(Page layout parsing data)
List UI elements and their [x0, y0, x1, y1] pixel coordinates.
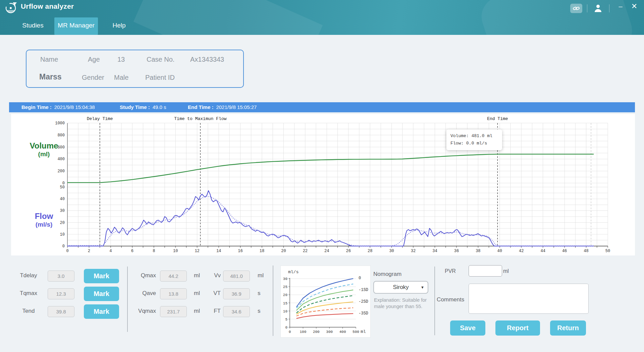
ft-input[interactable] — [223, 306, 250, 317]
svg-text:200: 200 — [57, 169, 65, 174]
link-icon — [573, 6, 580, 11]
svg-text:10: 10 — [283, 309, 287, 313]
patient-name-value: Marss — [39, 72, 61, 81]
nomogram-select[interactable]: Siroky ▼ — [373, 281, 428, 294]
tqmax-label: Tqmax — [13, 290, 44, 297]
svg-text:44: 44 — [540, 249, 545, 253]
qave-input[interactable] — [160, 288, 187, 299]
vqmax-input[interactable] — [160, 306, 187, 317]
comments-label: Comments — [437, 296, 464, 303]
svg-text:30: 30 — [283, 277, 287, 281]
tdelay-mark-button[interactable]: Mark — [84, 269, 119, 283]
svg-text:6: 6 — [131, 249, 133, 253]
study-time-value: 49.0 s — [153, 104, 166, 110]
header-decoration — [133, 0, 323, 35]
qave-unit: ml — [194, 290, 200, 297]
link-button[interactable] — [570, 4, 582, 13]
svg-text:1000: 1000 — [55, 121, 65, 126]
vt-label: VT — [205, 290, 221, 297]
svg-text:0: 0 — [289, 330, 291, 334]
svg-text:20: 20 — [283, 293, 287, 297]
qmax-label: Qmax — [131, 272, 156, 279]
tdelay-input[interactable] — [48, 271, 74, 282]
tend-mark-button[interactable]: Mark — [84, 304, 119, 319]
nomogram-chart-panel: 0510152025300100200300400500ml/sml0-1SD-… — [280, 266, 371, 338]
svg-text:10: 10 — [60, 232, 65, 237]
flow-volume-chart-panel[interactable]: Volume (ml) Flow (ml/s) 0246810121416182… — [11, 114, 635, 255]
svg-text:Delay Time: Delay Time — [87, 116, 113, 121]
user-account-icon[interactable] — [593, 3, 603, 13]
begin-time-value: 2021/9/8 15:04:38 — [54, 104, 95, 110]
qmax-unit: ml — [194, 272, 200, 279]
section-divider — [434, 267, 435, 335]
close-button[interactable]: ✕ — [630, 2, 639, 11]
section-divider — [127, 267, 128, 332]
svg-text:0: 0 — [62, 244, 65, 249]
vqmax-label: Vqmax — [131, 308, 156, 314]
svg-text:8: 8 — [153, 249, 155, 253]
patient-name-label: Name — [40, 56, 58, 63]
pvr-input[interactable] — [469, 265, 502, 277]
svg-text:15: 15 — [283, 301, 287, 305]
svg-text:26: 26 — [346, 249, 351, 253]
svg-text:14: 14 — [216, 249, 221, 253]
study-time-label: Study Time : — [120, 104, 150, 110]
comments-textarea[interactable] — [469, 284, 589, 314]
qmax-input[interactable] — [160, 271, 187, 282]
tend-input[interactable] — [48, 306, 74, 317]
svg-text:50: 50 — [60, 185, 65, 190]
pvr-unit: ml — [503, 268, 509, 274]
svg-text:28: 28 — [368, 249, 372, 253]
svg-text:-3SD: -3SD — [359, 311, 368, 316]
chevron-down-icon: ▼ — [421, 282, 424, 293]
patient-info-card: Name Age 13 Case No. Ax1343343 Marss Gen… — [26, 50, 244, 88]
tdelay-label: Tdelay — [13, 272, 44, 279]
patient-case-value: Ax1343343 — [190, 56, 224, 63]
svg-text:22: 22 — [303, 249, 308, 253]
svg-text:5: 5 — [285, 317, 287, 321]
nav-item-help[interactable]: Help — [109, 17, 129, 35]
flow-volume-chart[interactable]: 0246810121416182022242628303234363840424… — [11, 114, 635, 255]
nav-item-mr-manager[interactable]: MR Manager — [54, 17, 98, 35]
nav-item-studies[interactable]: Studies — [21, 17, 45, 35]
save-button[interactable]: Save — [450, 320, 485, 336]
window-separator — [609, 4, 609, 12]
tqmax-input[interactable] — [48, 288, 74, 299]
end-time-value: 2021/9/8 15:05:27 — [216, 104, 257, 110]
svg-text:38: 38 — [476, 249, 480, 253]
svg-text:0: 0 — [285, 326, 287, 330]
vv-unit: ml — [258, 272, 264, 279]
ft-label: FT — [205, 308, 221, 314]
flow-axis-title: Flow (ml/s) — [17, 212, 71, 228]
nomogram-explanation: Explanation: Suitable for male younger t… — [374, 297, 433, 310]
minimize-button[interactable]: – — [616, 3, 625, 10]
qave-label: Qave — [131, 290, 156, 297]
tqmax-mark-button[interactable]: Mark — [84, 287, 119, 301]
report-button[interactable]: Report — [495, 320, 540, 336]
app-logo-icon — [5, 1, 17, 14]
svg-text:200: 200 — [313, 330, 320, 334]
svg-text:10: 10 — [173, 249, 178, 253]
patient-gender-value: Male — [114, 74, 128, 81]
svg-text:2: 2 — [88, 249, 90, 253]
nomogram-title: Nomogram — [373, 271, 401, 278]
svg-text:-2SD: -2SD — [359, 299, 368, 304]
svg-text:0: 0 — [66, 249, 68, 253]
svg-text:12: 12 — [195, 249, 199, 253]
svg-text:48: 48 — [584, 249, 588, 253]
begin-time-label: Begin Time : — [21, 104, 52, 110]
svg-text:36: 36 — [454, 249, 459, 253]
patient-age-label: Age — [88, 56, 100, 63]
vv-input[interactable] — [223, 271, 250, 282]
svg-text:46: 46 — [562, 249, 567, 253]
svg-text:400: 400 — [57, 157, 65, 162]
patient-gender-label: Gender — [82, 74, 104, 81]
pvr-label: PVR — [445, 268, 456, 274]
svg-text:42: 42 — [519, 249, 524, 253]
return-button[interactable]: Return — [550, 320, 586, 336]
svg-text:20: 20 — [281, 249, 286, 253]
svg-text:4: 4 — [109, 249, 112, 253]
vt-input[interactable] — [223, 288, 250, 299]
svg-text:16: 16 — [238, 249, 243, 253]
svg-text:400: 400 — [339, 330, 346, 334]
...
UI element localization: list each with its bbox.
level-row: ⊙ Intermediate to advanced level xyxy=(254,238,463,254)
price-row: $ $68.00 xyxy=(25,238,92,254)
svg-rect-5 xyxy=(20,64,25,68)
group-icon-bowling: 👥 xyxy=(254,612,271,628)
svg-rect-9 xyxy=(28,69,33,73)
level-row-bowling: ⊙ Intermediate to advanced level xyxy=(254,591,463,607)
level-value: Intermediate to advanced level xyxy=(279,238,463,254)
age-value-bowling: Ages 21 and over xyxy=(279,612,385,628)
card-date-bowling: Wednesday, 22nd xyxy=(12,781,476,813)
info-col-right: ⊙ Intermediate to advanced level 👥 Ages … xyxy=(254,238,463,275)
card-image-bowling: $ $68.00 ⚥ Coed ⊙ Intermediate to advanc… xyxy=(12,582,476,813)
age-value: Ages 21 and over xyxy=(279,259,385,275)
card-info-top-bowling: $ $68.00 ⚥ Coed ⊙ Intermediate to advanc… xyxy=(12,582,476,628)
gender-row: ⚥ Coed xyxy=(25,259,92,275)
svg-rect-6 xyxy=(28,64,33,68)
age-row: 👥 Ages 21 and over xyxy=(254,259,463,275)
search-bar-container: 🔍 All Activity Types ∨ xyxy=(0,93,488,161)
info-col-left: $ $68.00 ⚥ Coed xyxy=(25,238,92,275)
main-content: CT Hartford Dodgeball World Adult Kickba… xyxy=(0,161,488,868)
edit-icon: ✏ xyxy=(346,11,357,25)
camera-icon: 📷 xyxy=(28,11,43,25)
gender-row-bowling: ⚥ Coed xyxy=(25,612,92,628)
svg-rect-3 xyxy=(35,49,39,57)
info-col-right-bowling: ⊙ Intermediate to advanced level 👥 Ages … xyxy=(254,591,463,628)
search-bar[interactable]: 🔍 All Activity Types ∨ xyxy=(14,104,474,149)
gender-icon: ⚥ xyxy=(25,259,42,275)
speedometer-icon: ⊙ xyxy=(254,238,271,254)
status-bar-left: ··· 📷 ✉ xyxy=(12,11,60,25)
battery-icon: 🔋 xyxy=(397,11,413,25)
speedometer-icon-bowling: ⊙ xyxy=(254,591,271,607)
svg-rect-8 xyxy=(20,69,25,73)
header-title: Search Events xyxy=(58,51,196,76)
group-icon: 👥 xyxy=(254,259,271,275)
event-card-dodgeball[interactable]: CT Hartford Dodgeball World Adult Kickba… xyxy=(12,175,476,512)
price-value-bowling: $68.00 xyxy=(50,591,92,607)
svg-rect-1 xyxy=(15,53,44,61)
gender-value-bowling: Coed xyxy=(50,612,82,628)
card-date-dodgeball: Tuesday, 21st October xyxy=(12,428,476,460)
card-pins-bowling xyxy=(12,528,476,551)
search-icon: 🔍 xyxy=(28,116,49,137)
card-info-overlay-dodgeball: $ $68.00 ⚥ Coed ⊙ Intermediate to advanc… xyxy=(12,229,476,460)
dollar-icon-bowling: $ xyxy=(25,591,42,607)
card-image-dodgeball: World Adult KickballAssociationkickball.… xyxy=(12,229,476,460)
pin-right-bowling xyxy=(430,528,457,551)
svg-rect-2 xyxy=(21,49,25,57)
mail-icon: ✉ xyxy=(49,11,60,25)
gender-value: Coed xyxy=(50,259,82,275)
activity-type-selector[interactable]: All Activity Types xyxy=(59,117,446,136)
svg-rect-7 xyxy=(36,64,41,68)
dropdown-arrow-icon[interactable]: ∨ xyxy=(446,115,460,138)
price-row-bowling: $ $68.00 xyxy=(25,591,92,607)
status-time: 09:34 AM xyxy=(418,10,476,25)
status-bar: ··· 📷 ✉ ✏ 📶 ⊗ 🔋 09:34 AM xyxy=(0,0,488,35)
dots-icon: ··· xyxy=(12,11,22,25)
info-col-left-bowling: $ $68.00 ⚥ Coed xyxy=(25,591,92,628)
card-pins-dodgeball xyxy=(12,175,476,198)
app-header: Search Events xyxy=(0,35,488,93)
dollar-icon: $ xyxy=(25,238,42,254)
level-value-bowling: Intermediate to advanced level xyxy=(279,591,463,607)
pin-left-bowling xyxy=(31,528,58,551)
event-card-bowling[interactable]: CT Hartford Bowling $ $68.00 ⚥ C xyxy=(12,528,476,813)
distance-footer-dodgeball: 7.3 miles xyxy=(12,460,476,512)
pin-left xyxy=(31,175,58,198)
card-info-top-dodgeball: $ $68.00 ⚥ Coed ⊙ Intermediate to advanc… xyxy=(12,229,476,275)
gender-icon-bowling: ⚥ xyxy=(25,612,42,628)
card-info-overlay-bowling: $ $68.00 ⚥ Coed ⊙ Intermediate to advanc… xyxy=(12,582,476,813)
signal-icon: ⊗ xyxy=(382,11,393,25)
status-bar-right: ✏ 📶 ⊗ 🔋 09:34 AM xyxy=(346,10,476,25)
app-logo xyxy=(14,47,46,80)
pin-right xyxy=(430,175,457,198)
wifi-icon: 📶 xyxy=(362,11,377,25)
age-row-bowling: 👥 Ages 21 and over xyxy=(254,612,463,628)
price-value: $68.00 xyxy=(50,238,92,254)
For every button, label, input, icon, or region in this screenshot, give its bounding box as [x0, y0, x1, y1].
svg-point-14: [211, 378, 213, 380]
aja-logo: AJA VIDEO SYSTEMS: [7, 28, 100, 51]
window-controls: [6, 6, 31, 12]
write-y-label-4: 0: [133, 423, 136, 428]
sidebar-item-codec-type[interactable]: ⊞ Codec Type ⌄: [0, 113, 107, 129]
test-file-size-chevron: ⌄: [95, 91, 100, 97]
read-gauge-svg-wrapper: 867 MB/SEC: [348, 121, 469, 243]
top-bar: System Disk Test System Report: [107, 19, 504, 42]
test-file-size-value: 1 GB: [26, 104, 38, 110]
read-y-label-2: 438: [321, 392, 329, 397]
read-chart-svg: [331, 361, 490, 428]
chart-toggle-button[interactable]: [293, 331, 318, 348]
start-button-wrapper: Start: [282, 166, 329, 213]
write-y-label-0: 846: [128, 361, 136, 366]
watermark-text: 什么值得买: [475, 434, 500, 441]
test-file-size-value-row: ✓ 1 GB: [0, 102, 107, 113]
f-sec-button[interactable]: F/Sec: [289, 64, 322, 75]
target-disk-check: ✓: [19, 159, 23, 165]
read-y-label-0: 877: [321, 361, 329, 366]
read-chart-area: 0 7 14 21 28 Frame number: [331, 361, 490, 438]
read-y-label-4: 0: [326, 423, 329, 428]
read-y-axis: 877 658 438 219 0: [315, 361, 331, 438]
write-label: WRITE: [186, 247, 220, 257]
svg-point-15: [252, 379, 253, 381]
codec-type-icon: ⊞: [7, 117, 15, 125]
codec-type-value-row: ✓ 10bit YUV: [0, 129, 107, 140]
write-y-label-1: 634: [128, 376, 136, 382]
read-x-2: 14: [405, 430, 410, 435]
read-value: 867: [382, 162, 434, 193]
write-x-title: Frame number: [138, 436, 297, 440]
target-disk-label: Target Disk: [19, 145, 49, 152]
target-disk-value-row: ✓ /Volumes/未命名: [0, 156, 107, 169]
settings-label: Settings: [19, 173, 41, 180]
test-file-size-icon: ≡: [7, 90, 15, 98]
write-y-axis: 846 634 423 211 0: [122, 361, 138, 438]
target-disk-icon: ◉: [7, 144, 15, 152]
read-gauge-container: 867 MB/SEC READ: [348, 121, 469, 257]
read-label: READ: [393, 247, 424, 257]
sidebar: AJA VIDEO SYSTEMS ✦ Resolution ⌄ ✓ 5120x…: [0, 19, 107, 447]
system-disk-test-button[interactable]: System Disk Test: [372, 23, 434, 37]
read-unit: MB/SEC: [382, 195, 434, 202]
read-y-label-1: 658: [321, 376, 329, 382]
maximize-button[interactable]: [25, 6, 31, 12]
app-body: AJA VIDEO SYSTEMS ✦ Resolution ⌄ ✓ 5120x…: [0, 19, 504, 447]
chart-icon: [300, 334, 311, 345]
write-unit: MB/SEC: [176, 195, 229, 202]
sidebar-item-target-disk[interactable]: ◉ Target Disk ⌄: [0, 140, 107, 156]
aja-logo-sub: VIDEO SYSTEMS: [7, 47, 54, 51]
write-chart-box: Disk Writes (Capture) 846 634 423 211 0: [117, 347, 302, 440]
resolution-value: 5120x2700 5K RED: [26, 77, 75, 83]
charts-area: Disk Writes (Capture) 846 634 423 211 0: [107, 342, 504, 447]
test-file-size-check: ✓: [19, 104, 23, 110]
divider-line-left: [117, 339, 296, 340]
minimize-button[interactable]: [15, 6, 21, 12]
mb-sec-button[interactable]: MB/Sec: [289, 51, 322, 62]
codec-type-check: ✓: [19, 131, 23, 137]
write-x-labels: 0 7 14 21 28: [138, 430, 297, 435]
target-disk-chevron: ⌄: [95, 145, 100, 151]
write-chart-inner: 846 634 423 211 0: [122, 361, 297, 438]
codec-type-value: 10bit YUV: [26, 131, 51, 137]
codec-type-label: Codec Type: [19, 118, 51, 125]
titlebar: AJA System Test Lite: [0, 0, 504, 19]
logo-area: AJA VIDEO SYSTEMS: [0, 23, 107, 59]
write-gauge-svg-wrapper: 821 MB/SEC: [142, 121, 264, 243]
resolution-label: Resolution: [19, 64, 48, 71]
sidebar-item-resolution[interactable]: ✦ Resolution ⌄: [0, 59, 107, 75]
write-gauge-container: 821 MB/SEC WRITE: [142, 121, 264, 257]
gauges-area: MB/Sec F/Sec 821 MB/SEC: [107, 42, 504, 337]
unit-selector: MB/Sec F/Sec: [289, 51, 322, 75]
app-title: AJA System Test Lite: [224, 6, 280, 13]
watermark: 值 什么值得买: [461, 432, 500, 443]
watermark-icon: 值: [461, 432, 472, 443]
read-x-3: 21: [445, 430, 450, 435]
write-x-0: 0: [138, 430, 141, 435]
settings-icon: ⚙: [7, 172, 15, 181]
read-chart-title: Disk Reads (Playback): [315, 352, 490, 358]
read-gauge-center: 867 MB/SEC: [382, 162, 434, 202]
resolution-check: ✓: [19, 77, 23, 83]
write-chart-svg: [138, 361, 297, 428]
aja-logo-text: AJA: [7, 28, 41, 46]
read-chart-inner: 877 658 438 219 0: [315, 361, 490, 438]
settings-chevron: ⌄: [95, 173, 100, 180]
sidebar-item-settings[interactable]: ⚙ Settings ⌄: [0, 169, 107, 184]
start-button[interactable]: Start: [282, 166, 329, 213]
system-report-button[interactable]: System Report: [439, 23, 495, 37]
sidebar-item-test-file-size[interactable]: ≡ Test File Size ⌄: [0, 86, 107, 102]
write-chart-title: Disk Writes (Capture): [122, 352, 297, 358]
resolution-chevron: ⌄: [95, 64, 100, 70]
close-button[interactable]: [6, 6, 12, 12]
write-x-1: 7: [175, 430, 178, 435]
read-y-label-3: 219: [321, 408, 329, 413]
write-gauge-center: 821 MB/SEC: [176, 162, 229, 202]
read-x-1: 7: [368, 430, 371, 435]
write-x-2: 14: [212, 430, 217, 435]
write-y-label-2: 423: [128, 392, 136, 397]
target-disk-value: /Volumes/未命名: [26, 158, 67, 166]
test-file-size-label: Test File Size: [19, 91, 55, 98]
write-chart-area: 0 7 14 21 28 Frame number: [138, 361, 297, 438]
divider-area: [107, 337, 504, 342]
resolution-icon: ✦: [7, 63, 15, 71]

» **REQUIRED ACTION**
Select all lines with the word "comments" from the entries above.

» **RESULT BELOW**
comments-label: Comments — [437, 296, 464, 303]
comments-textarea[interactable] — [469, 284, 589, 314]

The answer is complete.